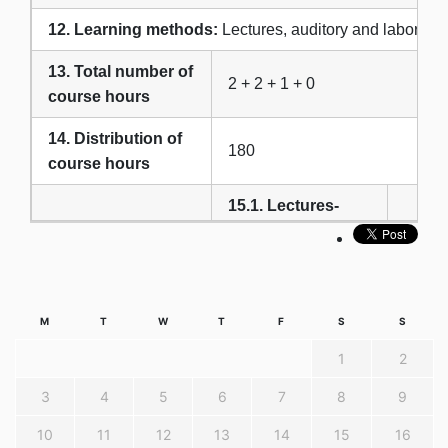
12. Learning methods:
Lectures, auditory and laborator
13. Total number of
2 + 2 + 1 + 0
course hours
14. Distribution of
180
course hours
15.1. Lectures-
theoretical
30
teaching
15. Forms of
15.2. Exercises
teaching
(laboratory,
M
T
W
T
F
S
S
practice classes),
45
1
2
seminars,
3
4
5
6
7
8
9
teamwork
10
11
12
13
14
15
16
16.1. Projects,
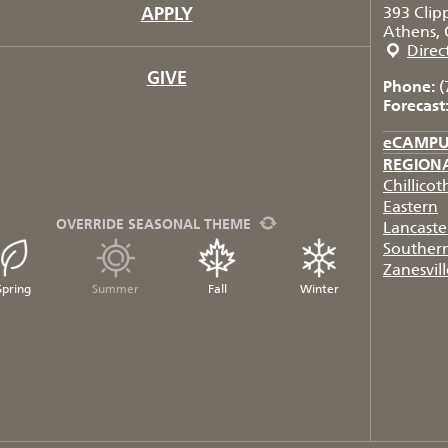
APPLY
393 Clip
Athens, 
Direc
GIVE
Phone:
(
Forecast
eCAMP
REGION
Chillicot
Eastern
OVERRIDE SEASONAL THEME
Lancaste
Souther
Zanesvill
Spring
Summer
Fall
Winter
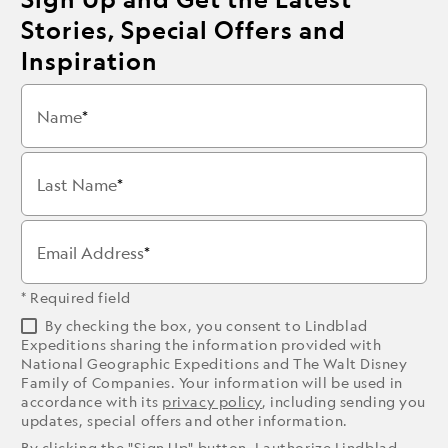
Stories, Special Offers and
Inspiration
Name
Last Name
Email Address
* Required field
By checking the box, you consent to Lindblad
Expeditions sharing the information provided with
National Geographic Expeditions and The Walt Disney
Family of Companies. Your information will be used in
accordance with its
privacy policy
, including sending you
updates, special offers and other information.
By clicking the "Sign Up" button, I authorize Lindblad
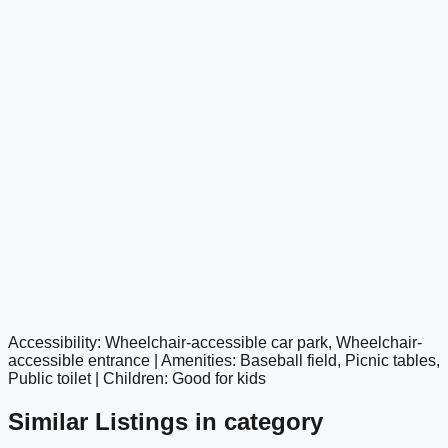
Accessibility: Wheelchair-accessible car park, Wheelchair-
google maps embed
accessible entrance | Amenities: Baseball field, Picnic tables,
Public toilet | Children: Good for kids
Similar Listings in category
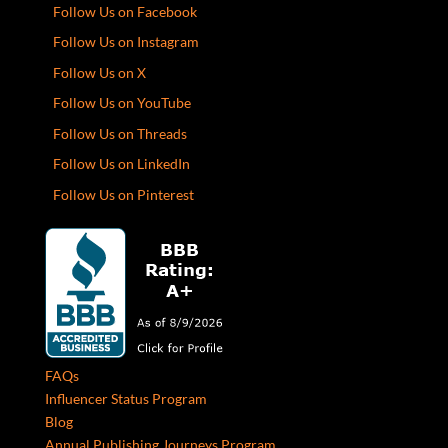
Follow Us on Facebook
Follow Us on Instagram
Follow Us on X
Follow Us on YouTube
Follow Us on Threads
Follow Us on LinkedIn
Follow Us on Pinterest
FAQs
Influencer Status Program
Blog
Annual Publishing Journeys Program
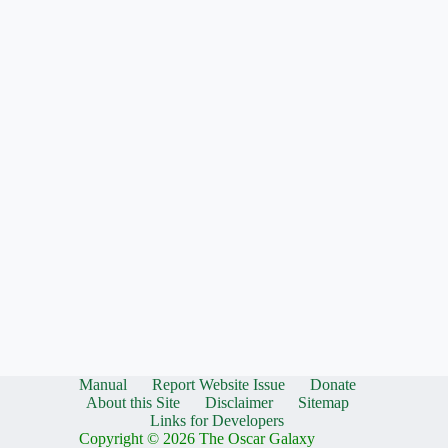
Manual
Report Website Issue
Donate
About this Site
Disclaimer
Sitemap
Links for Developers
Copyright © 2026 The Oscar Galaxy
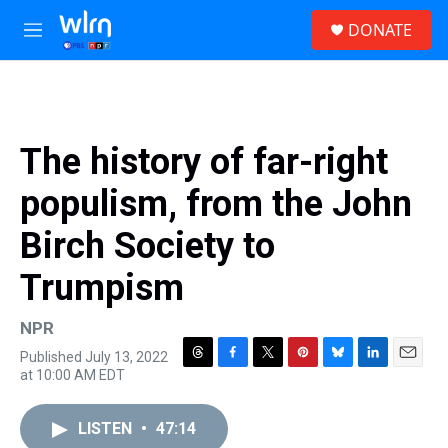
Skip to main content
S
DONATE
e
M
a
e
r
n
c
u
h
u
The history of far-right
e
r
populism, from the John
y
Birch Society to
Trumpism
NPR
Published July 13, 2022
T
F
T
P
B
L
E
at 10:00 AM EDT
h
a
w
i
l
i
m
r
c
i
n
u
n
a
e
e
t
t
e
k
i
LISTEN
•
47:14
a
b
t
e
s
e
l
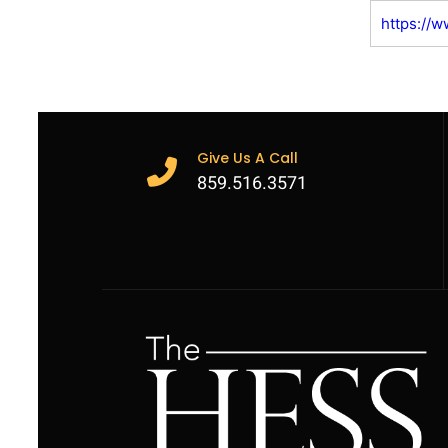
https://
Give Us A Call
859.516.3571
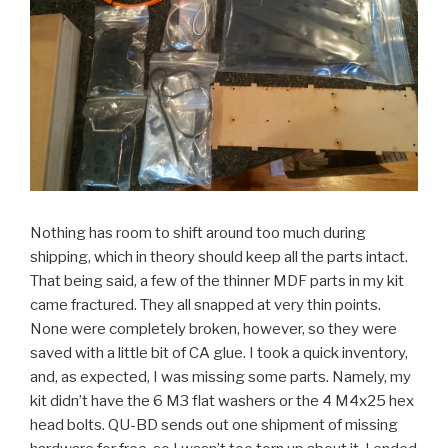
Nothing has room to shift around too much during
shipping, which in theory should keep all the parts intact.
That being said, a few of the thinner MDF parts in my kit
came fractured. They all snapped at very thin points.
None were completely broken, however, so they were
saved with a little bit of CA glue. I took a quick inventory,
and, as expected, I was missing some parts. Namely, my
kit didn’t have the 6 M3 flat washers or the 4 M4x25 hex
head bolts. QU-BD sends out one shipment of missing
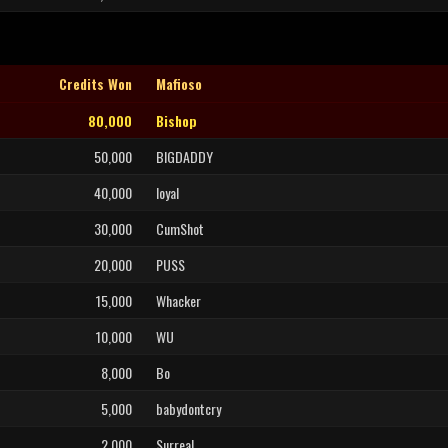
Credits Won
Mafioso
80,000
Bishop
50,000
BIGDADDY
40,000
loyal
30,000
CumShot
20,000
PUSS
15,000
Whacker
10,000
WU
8,000
Bo
5,000
babydontcry
2,000
SurreaL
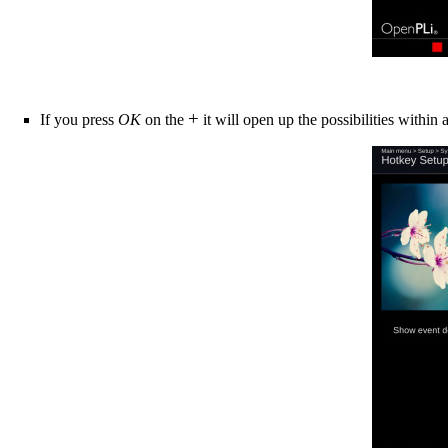
+
If you press
OK
on the
it will open up the possibilities within 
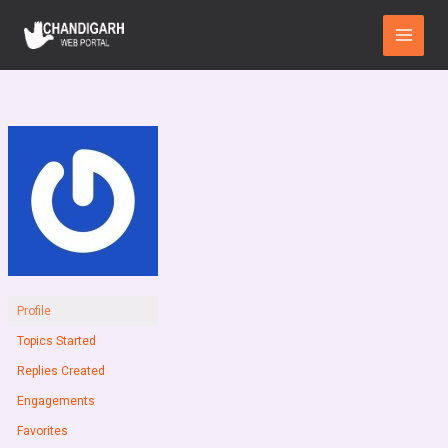
Skip
Main
to
Menu
content
Profile
Topics Started
Replies Created
Engagements
Favorites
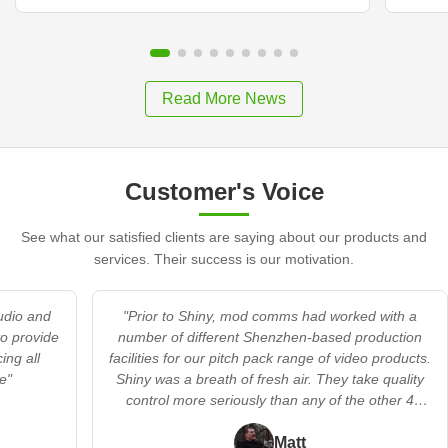
Read More News
Customer's Voice
See what our satisfied clients are saying about our products and
services. Their success is our motivation.
audio and
"Prior to Shiny, mod comms had worked with a
to provide
number of different Shenzhen-based production
ing all
facilities for our pitch pack range of video products.
e"
Shiny was a breath of fresh air. They take quality
control more seriously than any of the other 4
providers we’d worked with. In addition, they
offered a flexible’s no trouble’ approach when we
Matt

:::::

- _PROBLEM TO SOLVE_: Any pictures are to be skipped, and the lines from the beginning of the entries through the line with "National Geographic Expeditions" copied exactly.

- _WRITTEN REPLY_:
12. Learning methods:
Lectures, auditory and laborator
13. Total number of
2 + 2 + 1 + 0
course hours
14. Distribution of
180
course hours
15.1. Lectures-
theoretical
30
teaching
15. Forms of
15.2. Exercises
teaching
(laboratory,
M
T
W
T
F
S
S
practice classes),
45
1
2
seminars,
3
4
5
6
7
8
9
teamwork
10
11
12
13
14
15
16
16.1. Projects,
APPLY
393 Clip
Athens, 
Direc
GIVE
Phone:
(
Forecast
eCAMP
REGION
Chillicot
Eastern
OVERRIDE SEASONAL THEME
Lancaste
Souther
Zanesvill
Spring
Summer
Fall
Winter
Stories, Special Offers and
Inspiration
Name
Last Name
Email Address
* Required field
By checking the box, you consent to Lindblad
Expeditions sharing the information provided with
National Geographic Expeditions and The Walt Disney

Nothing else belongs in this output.